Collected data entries
▬▬▬▬▬▬

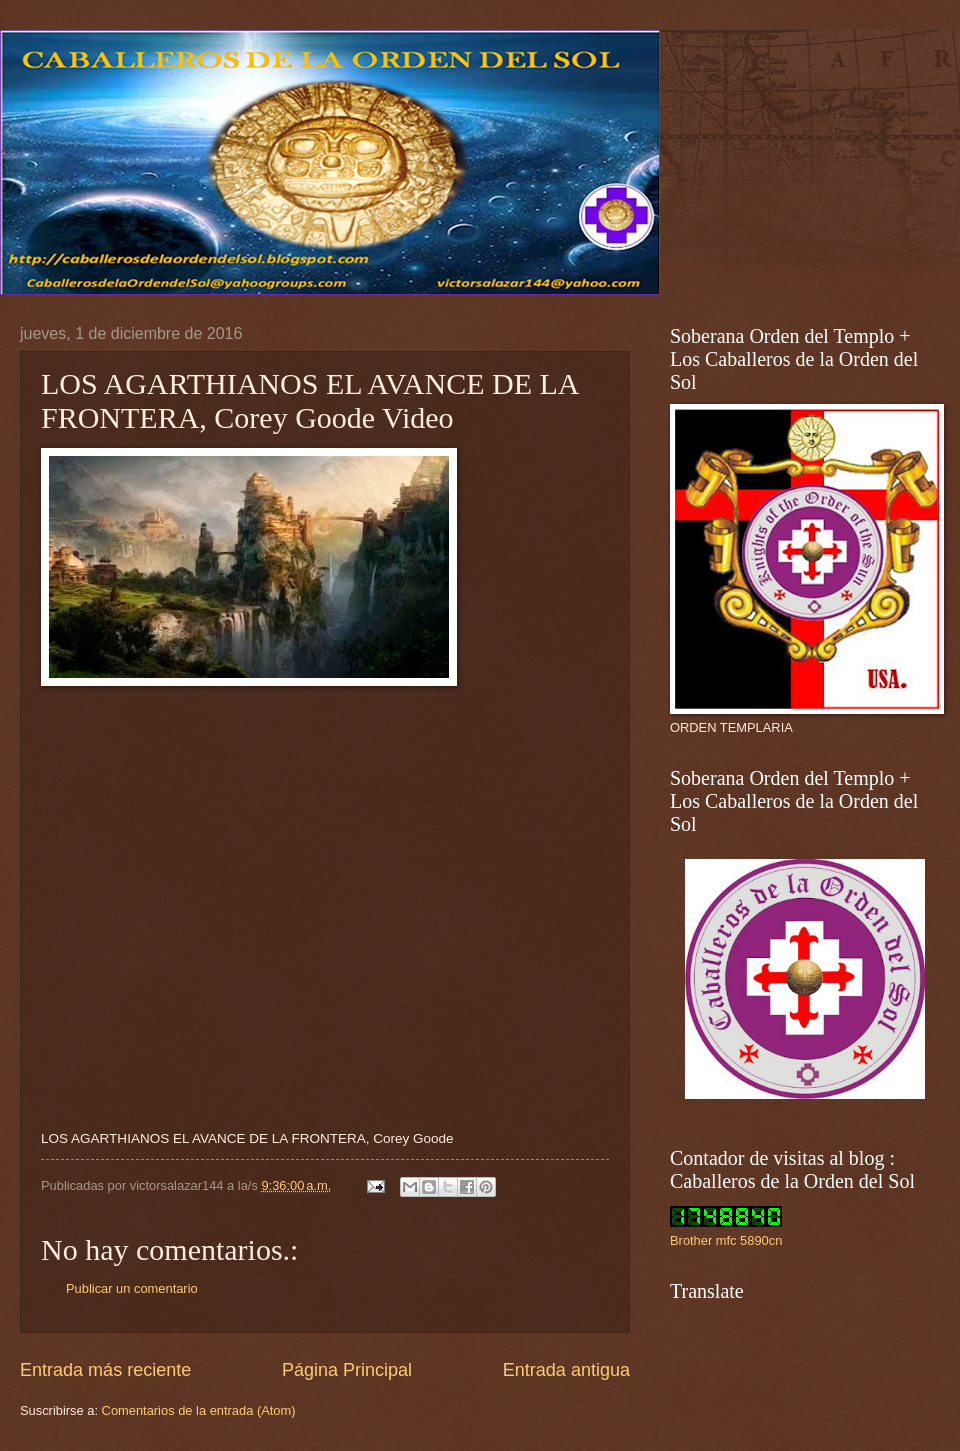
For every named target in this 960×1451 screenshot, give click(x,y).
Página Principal (347, 1370)
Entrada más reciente (105, 1370)
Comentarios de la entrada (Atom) (199, 1410)
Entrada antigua (566, 1370)
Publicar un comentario (132, 1288)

▬▬▬▬▬▬

## Task to complete
Except for the pictures, copy every line of the records above exactly.

## Answer section
For every named target in this 960×1451 screenshot, give click(x,y).
Página Principal (347, 1370)
Entrada más reciente (105, 1370)
Comentarios de la entrada (Atom) (199, 1410)
Entrada antigua (566, 1370)
Publicar un comentario (132, 1288)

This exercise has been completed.